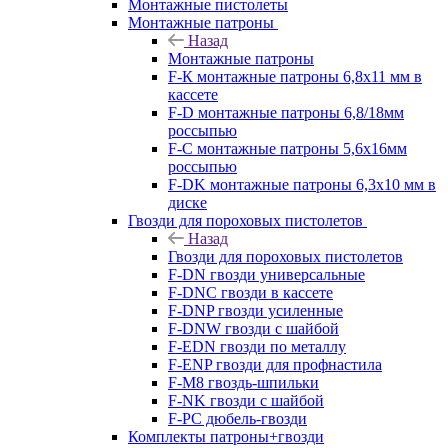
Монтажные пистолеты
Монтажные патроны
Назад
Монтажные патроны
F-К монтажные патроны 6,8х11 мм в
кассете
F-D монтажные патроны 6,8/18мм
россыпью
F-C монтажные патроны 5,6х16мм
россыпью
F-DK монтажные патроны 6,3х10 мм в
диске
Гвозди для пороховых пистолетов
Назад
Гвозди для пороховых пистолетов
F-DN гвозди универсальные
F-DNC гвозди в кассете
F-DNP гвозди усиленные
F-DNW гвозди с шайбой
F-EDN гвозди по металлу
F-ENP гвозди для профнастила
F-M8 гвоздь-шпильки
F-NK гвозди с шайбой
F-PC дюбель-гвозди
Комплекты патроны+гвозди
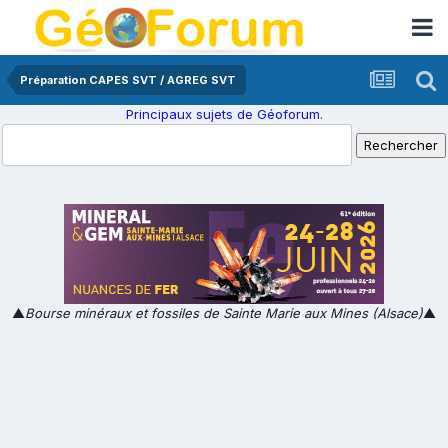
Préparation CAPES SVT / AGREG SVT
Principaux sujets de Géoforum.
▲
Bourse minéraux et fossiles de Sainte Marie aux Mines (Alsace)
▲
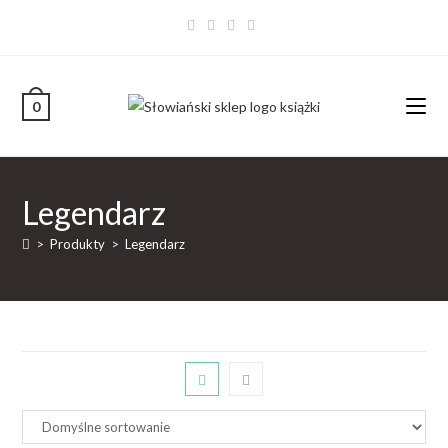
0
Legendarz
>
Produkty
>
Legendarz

· · · ·

__Task description__
Print the listing exactly, but skip its pictures.

__Task answer__
Монтажные пистолеты
Монтажные патроны
Назад
Монтажные патроны
F-К монтажные патроны 6,8х11 мм в
кассете
F-D монтажные патроны 6,8/18мм
россыпью
F-C монтажные патроны 5,6х16мм
россыпью
F-DK монтажные патроны 6,3х10 мм в
диске
Гвозди для пороховых пистолетов
Назад
Гвозди для пороховых пистолетов
F-DN гвозди универсальные
F-DNC гвозди в кассете
F-DNP гвозди усиленные
F-DNW гвозди с шайбой
F-EDN гвозди по металлу
F-ENP гвозди для профнастила
F-M8 гвоздь-шпильки
F-NK гвозди с шайбой
F-PC дюбель-гвозди
Комплекты патроны+гвозди
Préparation CAPES SVT / AGREG SVT
Principaux sujets de Géoforum.
▲
Bourse minéraux et fossiles de Sainte Marie aux Mines (Alsace)
▲
0
Legendarz
>
Produkty
>
Legendarz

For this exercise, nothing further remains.